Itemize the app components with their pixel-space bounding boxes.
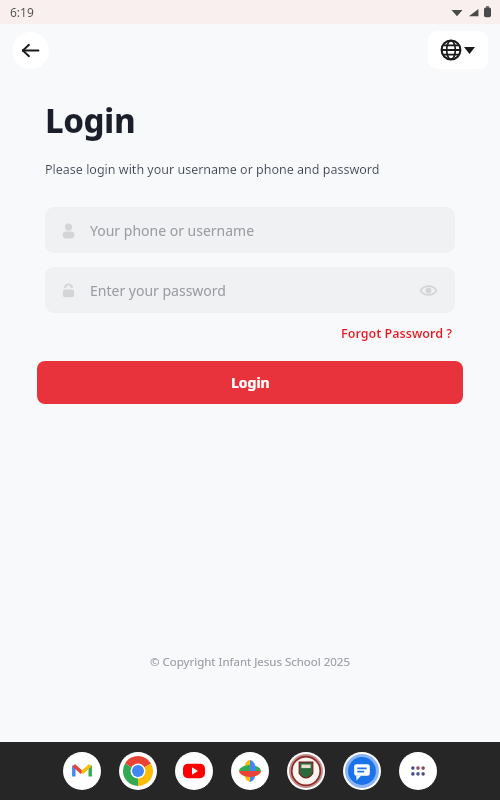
button[interactable]: Back (12, 32, 49, 69)
button[interactable]: Forgot Password ? (339, 323, 455, 344)
button[interactable]: Change language (428, 31, 488, 69)
button[interactable]: Gmail (63, 752, 101, 790)
staticText: Login (45, 98, 136, 143)
staticText: Forgot Password ? (341, 325, 453, 342)
staticText: Please login with your username or phone… (45, 161, 380, 178)
button[interactable]: School app (287, 752, 325, 790)
button[interactable]: YouTube (175, 752, 213, 790)
staticText: Enter your password (90, 281, 417, 300)
staticText: 6:19 (10, 4, 34, 20)
button[interactable]: Show password (417, 279, 439, 301)
staticText: Login (231, 373, 270, 392)
button[interactable]: Messages (343, 752, 381, 790)
button[interactable]: All apps (399, 752, 437, 790)
button[interactable]: Chrome (119, 752, 157, 790)
button[interactable]: Your phone or username (45, 207, 455, 253)
staticText: Your phone or username (90, 221, 439, 240)
button[interactable]: Login (37, 361, 463, 404)
button[interactable]: Photos (231, 752, 269, 790)
button[interactable]: Enter your password (45, 267, 455, 313)
staticText: © Copyright Infant Jesus School 2025 (0, 654, 500, 670)
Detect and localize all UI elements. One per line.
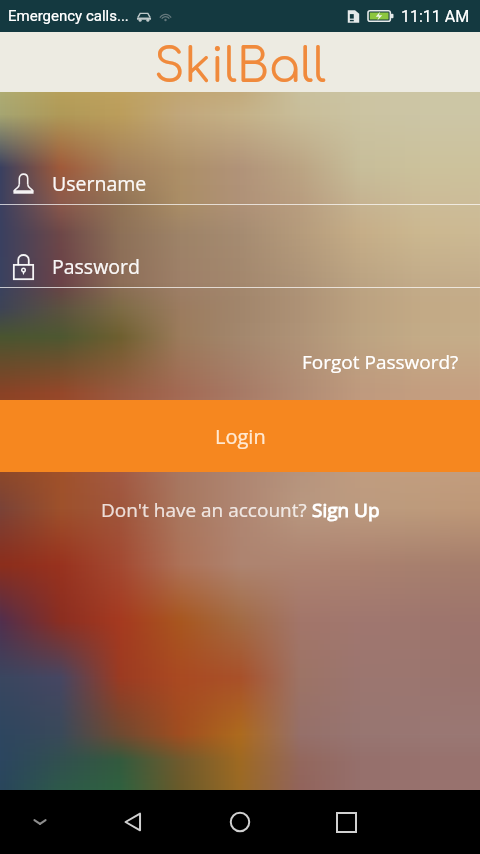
button[interactable]: Home: [186, 790, 293, 854]
staticText: Forgot Password?: [302, 349, 459, 375]
staticText: 11:11 AM: [401, 7, 470, 26]
button[interactable]: Recent apps: [293, 790, 400, 854]
button[interactable]: Username: [0, 162, 480, 204]
button[interactable]: Back: [80, 790, 186, 854]
button[interactable]: Password: [0, 245, 480, 287]
staticText: Username: [52, 170, 147, 197]
staticText: Emergency calls...: [8, 7, 129, 25]
staticText: Login: [215, 423, 266, 450]
staticText: Password: [52, 253, 140, 280]
staticText: SkilBall: [154, 41, 327, 92]
button[interactable]: Forgot Password?: [302, 343, 480, 381]
button[interactable]: Sign Up: [312, 497, 380, 523]
button[interactable]: Hide keyboard: [0, 790, 80, 854]
button[interactable]: Login: [0, 400, 480, 472]
staticText: Don't have an account?: [101, 497, 312, 523]
staticText: Sign Up: [312, 497, 380, 523]
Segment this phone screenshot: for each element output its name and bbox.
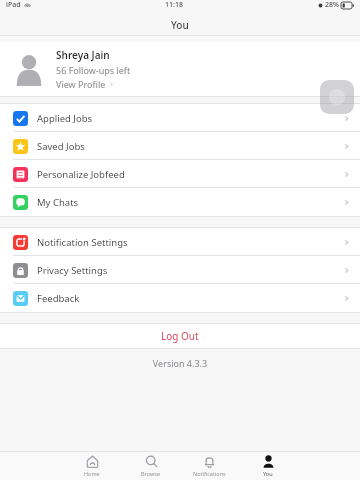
staticText: Feedback	[37, 292, 80, 305]
button[interactable]: Notification Settings	[0, 228, 360, 256]
button[interactable]: Applied Jobs	[0, 104, 360, 132]
button[interactable]: Home	[70, 455, 114, 477]
staticText: 56 Follow-ups left	[56, 64, 131, 76]
staticText: Applied Jobs	[37, 112, 93, 125]
staticText: 11:18	[165, 0, 183, 10]
staticText: Log Out	[161, 329, 199, 343]
staticText: Personalize Jobfeed	[37, 168, 125, 181]
staticText: You	[263, 470, 273, 477]
button[interactable]: Personalize Jobfeed	[0, 160, 360, 188]
staticText: My Chats	[37, 196, 79, 209]
button[interactable]: Shreya Jain	[0, 42, 360, 96]
staticText: Shreya Jain	[56, 48, 110, 62]
staticText: Home	[84, 470, 100, 477]
staticText: Version 4.3.3	[0, 357, 360, 369]
staticText: You	[171, 18, 189, 32]
staticText: Notifications	[193, 470, 226, 477]
staticText: 28%	[325, 0, 339, 10]
button[interactable]: Log Out	[0, 324, 360, 348]
button[interactable]: Saved Jobs	[0, 132, 360, 160]
staticText: View Profile	[56, 78, 106, 90]
staticText: Notification Settings	[37, 236, 128, 249]
button[interactable]: Feedback	[0, 284, 360, 312]
button[interactable]: Browse	[129, 455, 173, 477]
staticText: Browse	[141, 470, 161, 477]
button[interactable]: My Chats	[0, 188, 360, 216]
staticText: iPad	[6, 0, 21, 10]
staticText: Privacy Settings	[37, 264, 108, 277]
button[interactable]: Privacy Settings	[0, 256, 360, 284]
staticText: Saved Jobs	[37, 140, 85, 153]
button[interactable]: Notifications	[187, 455, 231, 477]
button[interactable]: Assistive Touch	[320, 80, 354, 114]
button[interactable]: You	[246, 455, 290, 477]
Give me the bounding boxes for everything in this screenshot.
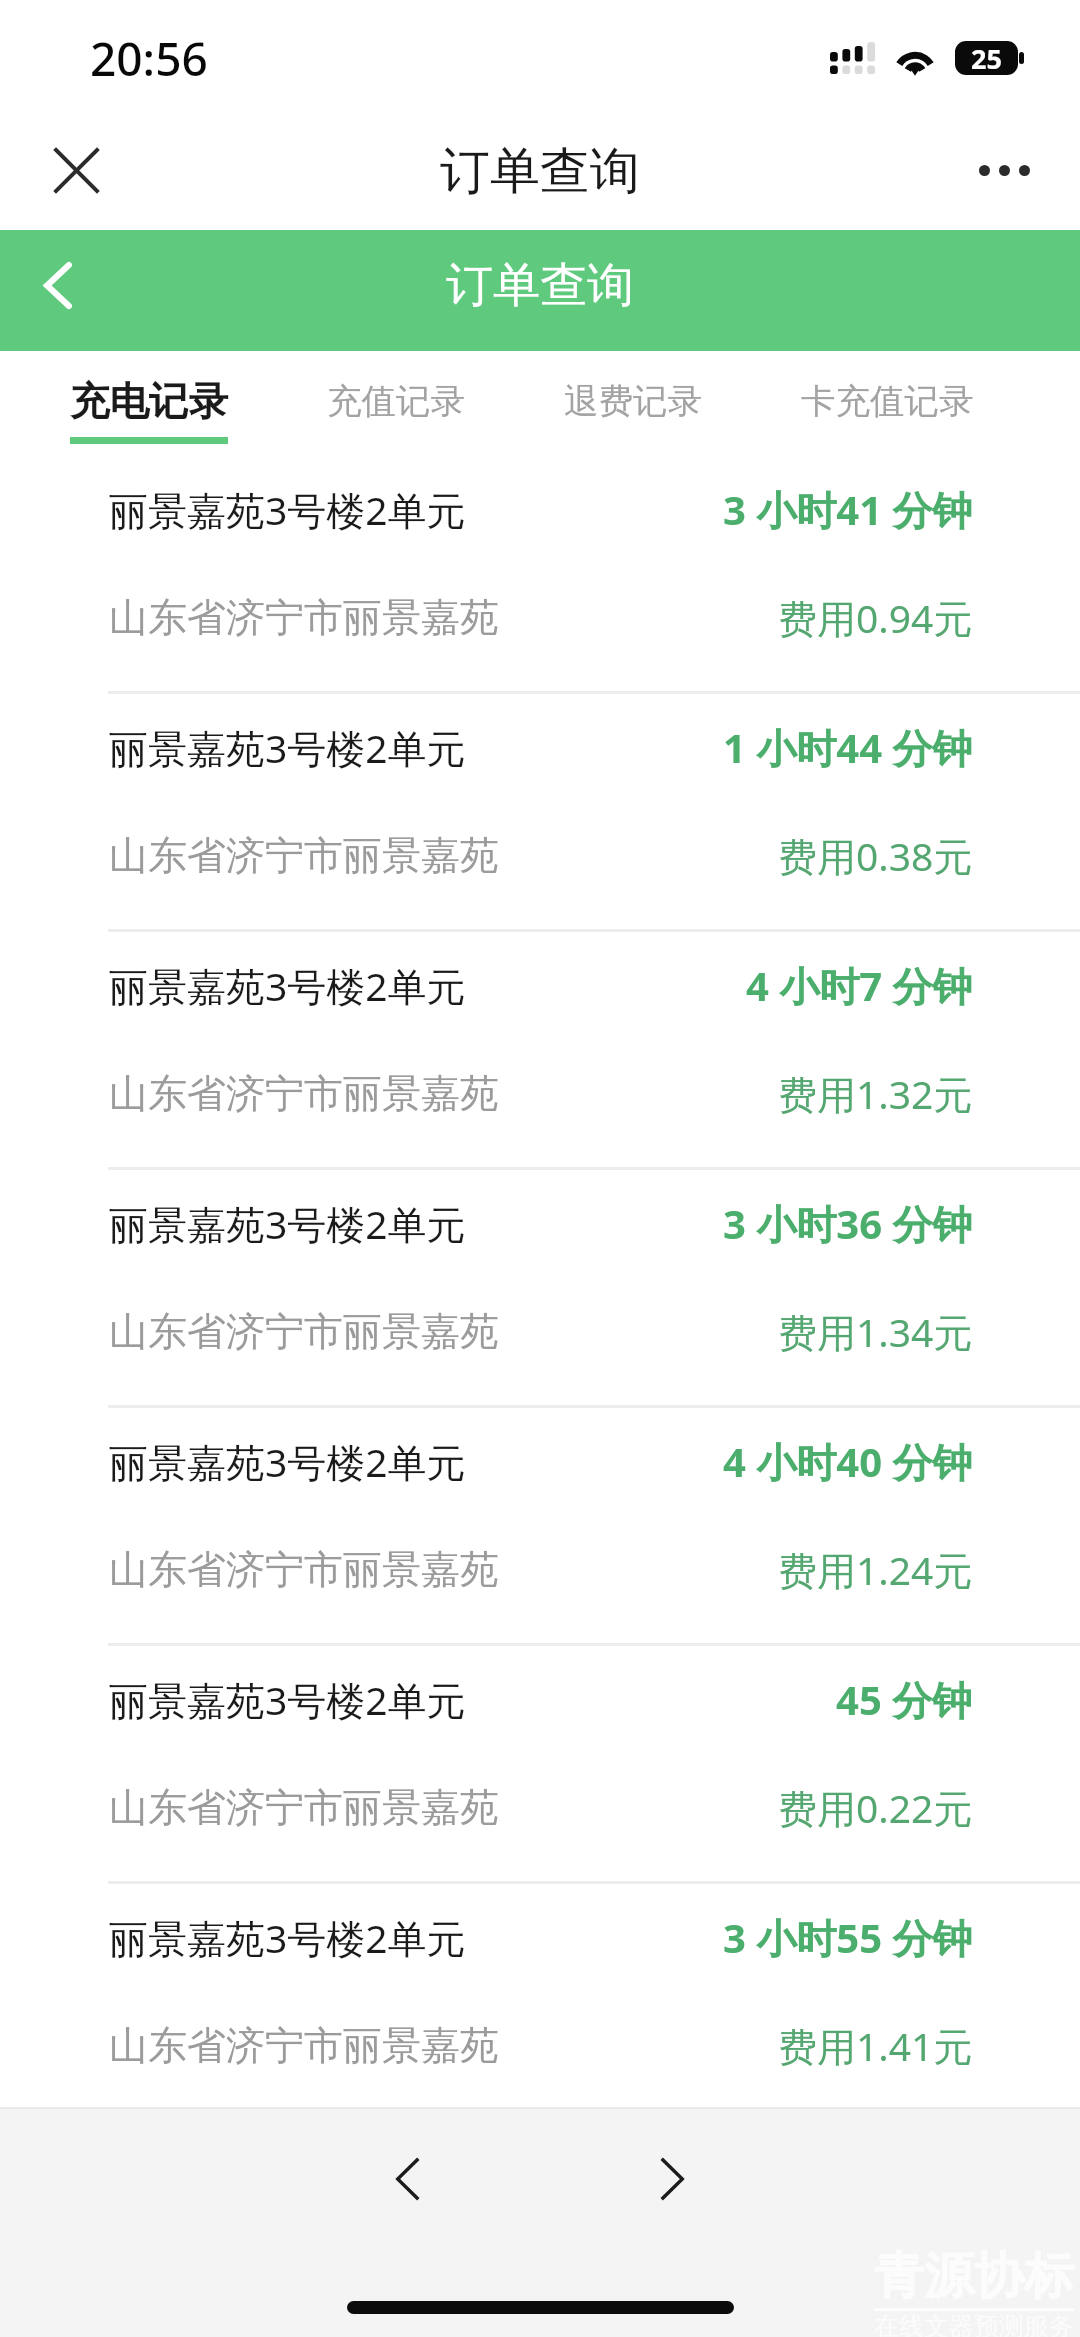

-=-=-=-=-

### Exercise description
From the line containing "Segment this phone" to the last line of the listing above, transcribe each line exactly, skipping the pictures.

### Solved exercise
Segment this phone screenshot: for each element output its name and bbox.
staticText: Feedback	[37, 292, 80, 305]
button[interactable]: Notification Settings	[0, 228, 360, 256]
button[interactable]: Applied Jobs	[0, 104, 360, 132]
button[interactable]: Home	[70, 455, 114, 477]
staticText: 56 Follow-ups left	[56, 64, 131, 76]
staticText: Applied Jobs	[37, 112, 93, 125]
staticText: 11:18	[165, 0, 183, 10]
staticText: Log Out	[161, 329, 199, 343]
staticText: Personalize Jobfeed	[37, 168, 125, 181]
staticText: You	[263, 470, 273, 477]
button[interactable]: Personalize Jobfeed	[0, 160, 360, 188]
staticText: My Chats	[37, 196, 79, 209]
button[interactable]: Shreya Jain	[0, 42, 360, 96]
staticText: Shreya Jain	[56, 48, 110, 62]
staticText: Home	[84, 470, 100, 477]
staticText: Version 4.3.3	[0, 357, 360, 369]
staticText: You	[171, 18, 189, 32]
staticText: Notifications	[193, 470, 226, 477]
staticText: 28%	[325, 0, 339, 10]
button[interactable]: Log Out	[0, 324, 360, 348]
button[interactable]: Saved Jobs	[0, 132, 360, 160]
staticText: View Profile	[56, 78, 106, 90]
staticText: Notification Settings	[37, 236, 128, 249]
button[interactable]: Feedback	[0, 284, 360, 312]
button[interactable]: Browse	[129, 455, 173, 477]
staticText: Browse	[141, 470, 161, 477]
button[interactable]: My Chats	[0, 188, 360, 216]
staticText: iPad	[6, 0, 21, 10]
staticText: Privacy Settings	[37, 264, 108, 277]
button[interactable]: Privacy Settings	[0, 256, 360, 284]
staticText: Saved Jobs	[37, 140, 85, 153]
button[interactable]: Notifications	[187, 455, 231, 477]
button[interactable]: Assistive Touch	[320, 80, 354, 114]
button[interactable]: You	[246, 455, 290, 477]
Give me the bounding boxes for everything in this screenshot.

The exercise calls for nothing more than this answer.